Why Drupal?

multiple drupal heads

What is Drupal?

Drupal is a free, open-source content management system (CMS) used to build websites and applications. Although it is recognized as a CMS, different kinds of applications can be built upon it. What is a CMS? You can smash here for the previous blog that covers this information.

Drupal is free to download, and anyone can modify and extend the platform. It is the most difficult, but also the most powerful. It requires a familiar understanding of HTML, CSS, and PHP.


There are many different types of uses for Drupal including:

  • Blogs
  • Personal websites
  • Online stores
  • Social networking
  • Forums

So, who would use Drupal? There are at least 1,042,335 live websites using Drupal. Business such as NBC, BBC, the US government, and universities use the framework to communicate with humans everywhere.

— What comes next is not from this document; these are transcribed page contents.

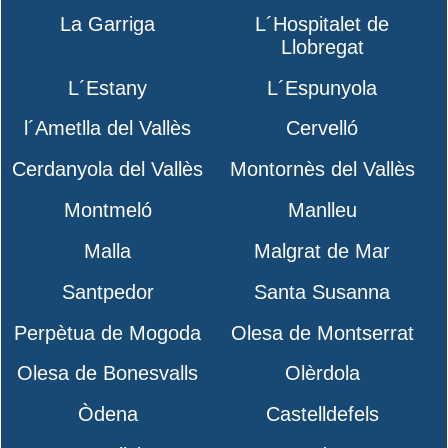
La Garriga
L´Hospitalet de
Llobregat
L´Estany
L´Espunyola
l´Ametlla del Vallès
Cervelló
Cerdanyola del Vallès
Montornès del Vallès
Montmeló
Manlleu
Malla
Malgrat de Mar
Santpedor
Santa Susanna
Perpètua de Mogoda
Olesa de Montserrat
Olesa de Bonesvalls
Olèrdola
Òdena
Castelldefels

Now there are all kinds of different CMS’s out there, so why choose Drupal? Well, here are a few reasons.


Drupal is complex compared to other CMS’s like WordPress but that gives it some advanced functionality. There are more functionalities like advanced menu management, graphics modification tool, user’s management and more.

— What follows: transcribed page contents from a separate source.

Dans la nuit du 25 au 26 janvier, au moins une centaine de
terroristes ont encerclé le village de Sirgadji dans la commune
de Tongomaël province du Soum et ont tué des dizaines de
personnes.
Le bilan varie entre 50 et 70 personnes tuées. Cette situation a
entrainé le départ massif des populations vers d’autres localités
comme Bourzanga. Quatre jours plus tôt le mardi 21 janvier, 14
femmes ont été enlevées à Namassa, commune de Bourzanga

Drupal’s user permissions are also more advanced than other CMS’s. With Drupal, you can have site administrators, content editors, individualized access to private content, and more.


Security is the main concern for every client. Due to the vast open source community, Drupal has enterprise-level security which provides comprehensive security reports.


Drupal can support thousands of pages and thousands of users. In Drupal 8 there is also improved page performance, including its caching feature which helps the page load faster. This CMS is more robust for handling complex projects.


Modules are basically plug-ins that extend Drupal core. There are two main types of modules: Core modules which are included in the default install and are located in the main “modules” directory in the root directory. Settings for core modules can be changed in the Drupal admin interface. Contributed modules extend the features not currently in Drupal core or core modules. These are modules that have been created by users in the Drupal community who have made their code available for use.

Modules for functionality include:

  • Managing user accounts (the core User module)
  • Managing basic content (the core Node module) and fields
  • Managing navigation menus (the core Menu UI module)
  • Making lists, grids, and blocks from existing content

Closing Thoughts

I can’t say if Drupal is the right CMS for you, but it does have some positive things just like any CMS.  Check it out you might like it.